◆ **Work task**:
List each line of the data that holds the word "Application".

◆ **Data for this exercise**:
__________
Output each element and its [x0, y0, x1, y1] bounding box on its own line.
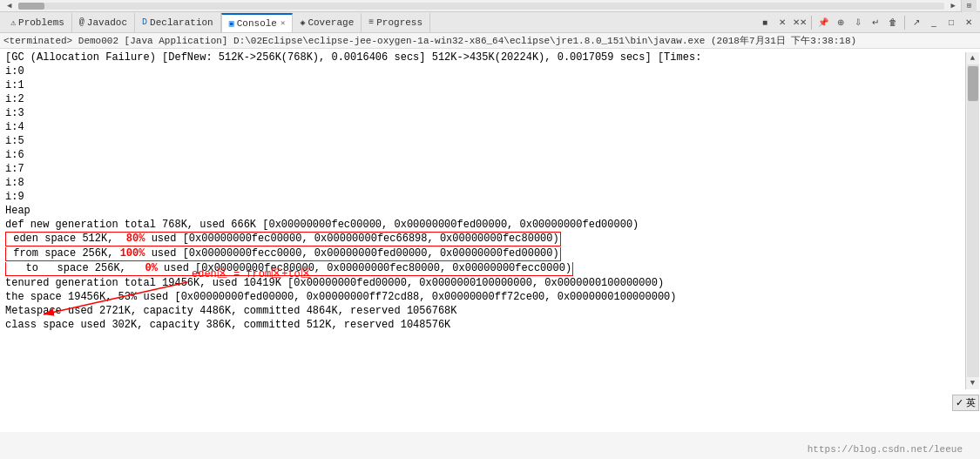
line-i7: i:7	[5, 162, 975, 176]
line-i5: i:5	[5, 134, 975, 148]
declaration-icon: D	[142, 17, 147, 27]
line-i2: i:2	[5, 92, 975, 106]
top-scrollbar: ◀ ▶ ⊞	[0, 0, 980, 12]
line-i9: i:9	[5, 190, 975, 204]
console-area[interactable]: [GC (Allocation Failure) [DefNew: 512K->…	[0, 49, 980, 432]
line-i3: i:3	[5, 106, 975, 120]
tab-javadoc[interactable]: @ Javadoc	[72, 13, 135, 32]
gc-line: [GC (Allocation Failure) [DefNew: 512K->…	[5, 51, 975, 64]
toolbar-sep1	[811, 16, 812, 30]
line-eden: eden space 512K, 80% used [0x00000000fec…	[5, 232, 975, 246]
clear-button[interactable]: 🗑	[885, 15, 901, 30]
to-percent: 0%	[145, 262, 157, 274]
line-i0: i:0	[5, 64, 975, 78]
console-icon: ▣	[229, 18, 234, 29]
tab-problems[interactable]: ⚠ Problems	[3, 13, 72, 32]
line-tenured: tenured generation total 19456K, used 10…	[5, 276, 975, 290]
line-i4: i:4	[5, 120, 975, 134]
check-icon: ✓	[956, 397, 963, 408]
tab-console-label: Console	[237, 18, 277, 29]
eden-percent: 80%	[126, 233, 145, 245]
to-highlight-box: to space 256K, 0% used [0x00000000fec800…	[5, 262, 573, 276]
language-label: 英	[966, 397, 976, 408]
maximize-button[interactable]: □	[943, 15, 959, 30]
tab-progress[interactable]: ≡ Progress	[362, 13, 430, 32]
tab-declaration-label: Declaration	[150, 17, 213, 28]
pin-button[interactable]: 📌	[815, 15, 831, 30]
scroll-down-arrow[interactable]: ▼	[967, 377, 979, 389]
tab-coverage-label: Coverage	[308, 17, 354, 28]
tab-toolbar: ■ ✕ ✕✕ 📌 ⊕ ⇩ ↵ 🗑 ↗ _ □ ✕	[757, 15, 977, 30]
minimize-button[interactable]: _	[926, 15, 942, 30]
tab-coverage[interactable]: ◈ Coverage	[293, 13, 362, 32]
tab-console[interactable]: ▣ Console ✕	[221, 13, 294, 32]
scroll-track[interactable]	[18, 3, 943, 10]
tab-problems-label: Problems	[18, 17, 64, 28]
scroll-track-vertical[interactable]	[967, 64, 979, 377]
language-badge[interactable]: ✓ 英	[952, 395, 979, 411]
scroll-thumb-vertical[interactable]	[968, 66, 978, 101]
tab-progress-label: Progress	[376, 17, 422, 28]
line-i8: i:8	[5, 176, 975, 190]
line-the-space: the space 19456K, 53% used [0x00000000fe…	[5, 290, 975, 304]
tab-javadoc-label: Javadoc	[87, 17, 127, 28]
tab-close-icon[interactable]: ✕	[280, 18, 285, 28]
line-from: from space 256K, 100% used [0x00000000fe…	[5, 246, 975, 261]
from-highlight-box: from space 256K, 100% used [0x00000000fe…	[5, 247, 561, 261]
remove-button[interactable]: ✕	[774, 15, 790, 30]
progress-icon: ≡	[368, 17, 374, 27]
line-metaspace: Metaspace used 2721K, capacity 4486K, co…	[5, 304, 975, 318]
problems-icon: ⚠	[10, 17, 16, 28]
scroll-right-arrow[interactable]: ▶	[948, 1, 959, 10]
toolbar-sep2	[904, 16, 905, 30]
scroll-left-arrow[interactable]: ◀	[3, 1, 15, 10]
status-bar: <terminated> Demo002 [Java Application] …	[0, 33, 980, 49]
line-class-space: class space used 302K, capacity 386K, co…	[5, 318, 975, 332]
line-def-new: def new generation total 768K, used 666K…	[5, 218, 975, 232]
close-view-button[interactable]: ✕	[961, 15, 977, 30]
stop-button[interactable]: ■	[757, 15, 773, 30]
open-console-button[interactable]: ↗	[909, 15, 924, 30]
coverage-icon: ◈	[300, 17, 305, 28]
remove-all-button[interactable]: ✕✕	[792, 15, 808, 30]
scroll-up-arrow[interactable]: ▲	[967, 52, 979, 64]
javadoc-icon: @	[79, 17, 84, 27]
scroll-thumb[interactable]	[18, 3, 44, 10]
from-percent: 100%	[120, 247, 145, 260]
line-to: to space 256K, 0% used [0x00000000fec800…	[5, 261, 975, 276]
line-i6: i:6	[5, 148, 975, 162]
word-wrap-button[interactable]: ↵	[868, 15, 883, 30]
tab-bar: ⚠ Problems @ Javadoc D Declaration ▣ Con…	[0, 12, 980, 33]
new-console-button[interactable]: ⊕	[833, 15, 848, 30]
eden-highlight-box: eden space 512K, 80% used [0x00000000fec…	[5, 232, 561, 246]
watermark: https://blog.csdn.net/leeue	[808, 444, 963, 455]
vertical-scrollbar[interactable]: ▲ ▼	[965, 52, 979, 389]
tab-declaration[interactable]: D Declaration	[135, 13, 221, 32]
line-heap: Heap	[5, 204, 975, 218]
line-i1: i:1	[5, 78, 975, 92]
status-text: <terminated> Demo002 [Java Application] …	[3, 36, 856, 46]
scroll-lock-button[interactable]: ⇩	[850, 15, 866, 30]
__________
◆ **Solution to this task**:
status-bar: <terminated> Demo002 [Java Application] …	[0, 33, 980, 49]
status-text: <terminated> Demo002 [Java Application] …	[3, 36, 856, 46]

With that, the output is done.